The Data You May Have Forgotten You Hold

Consider what this means in practice. A bank branch collects a paper KYC form from a new customer. The form is scanned and uploaded to the bank's document management system. That scanned image — and every field extracted from it — is now digital personal data under the DPDP Act.

A hospital receives a handwritten prescription from a patient. The prescription details are entered by a pharmacist into the hospital's electronic health record system. That entry is digital personal data. So is the scanned copy of the original prescription.

A company collects a physical employment application from a walk-in candidate. The HR team photographs it, attaches it to the candidate's profile in their recruitment software, and manually keys the key details into the system. All of it — the photo, the keyed data — is now in scope.

An event organiser collects attendee registrations on paper at the venue. At the end of the day, a staff member enters the names, phone numbers, and email addresses into a spreadsheet.

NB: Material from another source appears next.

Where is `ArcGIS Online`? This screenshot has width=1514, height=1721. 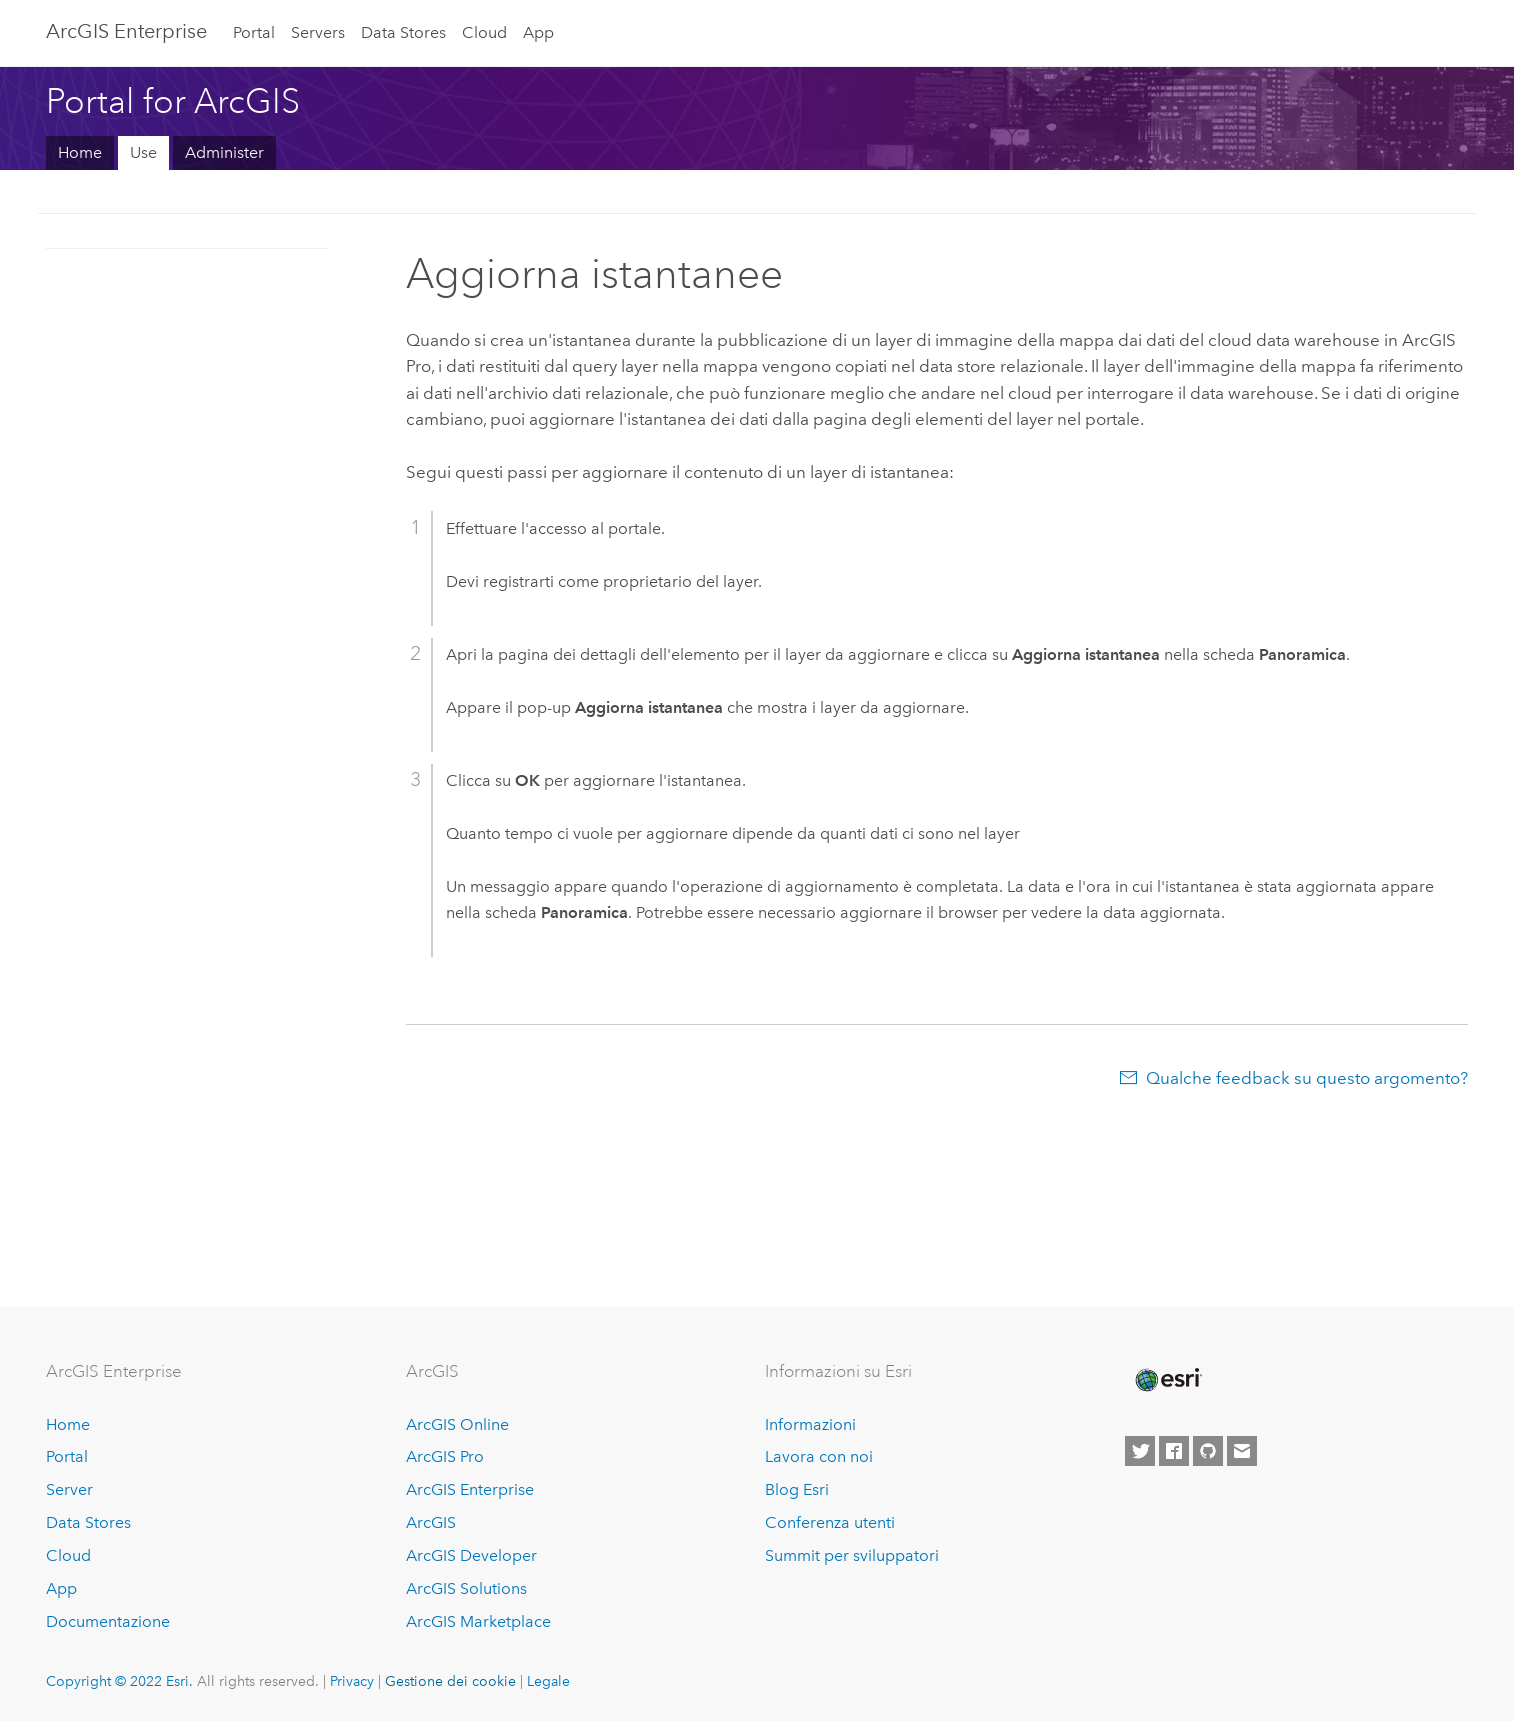 ArcGIS Online is located at coordinates (457, 1424).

That spreadsheet is personal data under the DPDP Act, subject to consent requirements, retention limits, and all other obligations the Act imposes.

Why This Creates Real Exposure

The compliance programmes most businesses have built — where they exist at all — are typically oriented around digital collection points: website forms, app onboarding screens, checkout flows. These are the visible, designed touchpoints where consent can most easily be obtained and recorded.

Offline-to-digital data flows are different. They are often informal, distributed across departments, and handled by people who are not thinking about data protection at all. The receptionist who photographs a visitor's business card and saves it to a contacts app. The sales executive who photographs a signed term sheet and uploads it to the shared drive. The accounts team that scans and files supplier invoices containing individual contact details. None of these are technology decisions. They are daily habits — and each of them creates digital personal data within the meaning of the Act.

The Consent Question No One Has Asked

The more uncomfortable issue is consent. When a customer filled in a paper form three years ago, was the purpose of collecting that data adequately explained? Was it made clear that the data would be digitised, retained indefinitely, and potentially shared with third-party systems? Was consent to all of that obtained in a manner that would satisfy the DPDP Act's standard — free, specific, informed, unconditional, and unambiguous?

For most businesses, the honest answer is no. Legacy data collected before the DPDP Act came into force presents a genuine question about whether that data can continue to be processed — and on what basis. The Act does not provide an amnesty for pre-existing data. It requires that data processing be lawful, and consent is the primary basis for that lawfulness.

Where To Start

A meaningful DPDP Act compliance programme cannot begin and end with a review of your digital systems. It needs to include a deliberate audit of how personal data enters your organisation in physical form and where it goes once it does.

That means mapping the offline-to-digital conversion points across the business: HR onboarding, customer intake processes, visitor management, paper-based contracts, physically collected feedback, in-person event registrations. It means asking, for each of those flows, whether adequate consent was obtained at the point of collection, and whether the purpose for which the data was collected has been properly communicated.

It also means establishing a policy for legacy data — deciding, on a defensible basis, which historical data you have sufficient consent to retain, which data should be deleted, and how future physical collection processes will be designed to meet the Act's standards from the point of collection onward.

The businesses that conduct this audit now will find the exercise manageable. Those that wait until they receive a complaint or inquiry from the Data Protection Board will find it considerably less so.